WORK REQUEST: Repeat all of the data word for word so that only the pictures are missing from the copy.

[Start of Attachment]

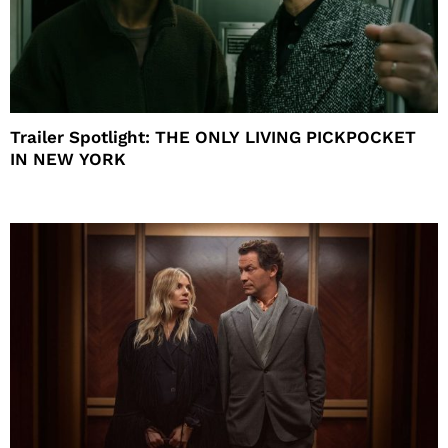
Trailer Spotlight: THE ONLY LIVING PICKPOCKET
IN NEW YORK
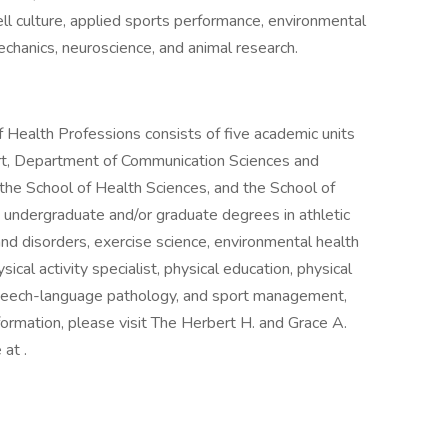
ell culture, applied sports performance, environmental
hanics, neuroscience, and animal research.
Health Professions consists of five academic units
rt, Department of Communication Sciences and
the School of Health Sciences, and the School of
rs undergraduate and/or graduate degrees in athletic
and disorders, exercise science, environmental health
sical activity specialist, physical education, physical
, speech-language pathology, and sport management,
formation, please visit The Herbert H. and Grace A.
at .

[End of Attachment]

ANSWER SECTION:
Trailer Spotlight: THE ONLY LIVING PICKPOCKET
IN NEW YORK
ell culture, applied sports performance, environmental
hanics, neuroscience, and animal research.
Health Professions consists of five academic units
rt, Department of Communication Sciences and
the School of Health Sciences, and the School of
rs undergraduate and/or graduate degrees in athletic
and disorders, exercise science, environmental health
sical activity specialist, physical education, physical
, speech-language pathology, and sport management,
formation, please visit The Herbert H. and Grace A.
at .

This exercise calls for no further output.